• _What is expected_
The line containing "Профессиональный мониторинг туризм и" and every line after it, through the last one below: output exactly these and nothing else.

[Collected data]
────────────────────────────────────────
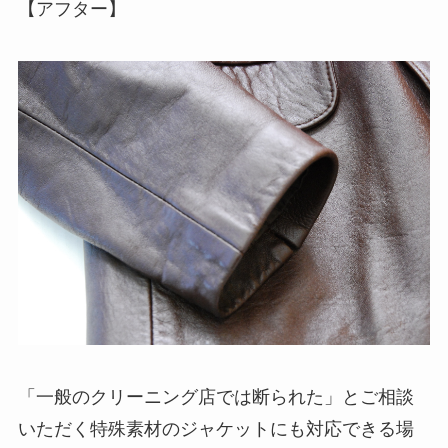
【アフター】
「一般のクリーニング店では断られた」とご相談
いただく特殊素材のジャケットにも対応できる場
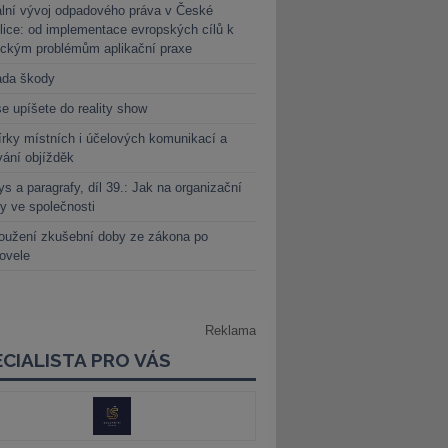
lní vývoj odpadového práva v České
lice: od implementace evropských cílů k
ickým problémům aplikační praxe
ada škody
e upíšete do reality show
rky místních i účelových komunikací a
vání objížděk
s a paragrafy, díl 39.: Jak na organizační
y ve společnosti
oužení zkušební doby ze zákona po
novele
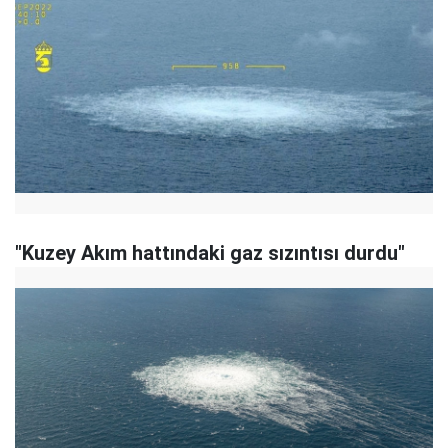
"Kuzey Akım hattındaki gaz sızıntısı durdu"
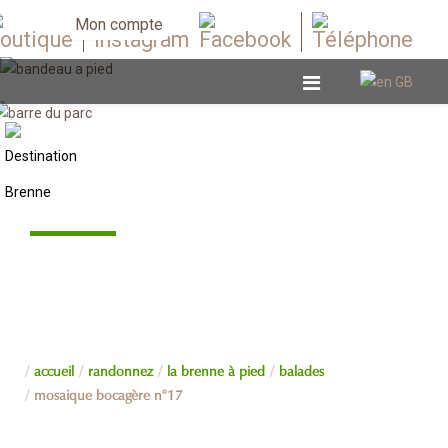
Mon compte
Balades
accueil
randonnez
la brenne à pied
balades
mosaique bocagère n°17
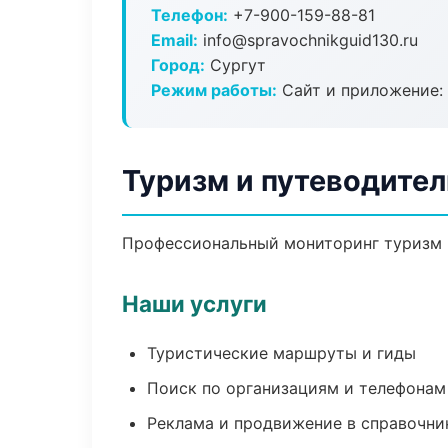
Телефон:
+7-900-159-88-81
Email:
info@spravochnikguid130.ru
Город:
Сургут
Режим работы:
Сайт и приложение: 
Туризм и путеводител
Профессиональный мониторинг туризм и
Наши услуги
Туристические маршруты и гиды
Поиск по организациям и телефонам
Реклама и продвижение в справочни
────────────────────────────────────────
• _Result of this task_
Профессиональный мониторинг туризм и
Наши услуги
Туристические маршруты и гиды
Поиск по организациям и телефонам
Реклама и продвижение в справочни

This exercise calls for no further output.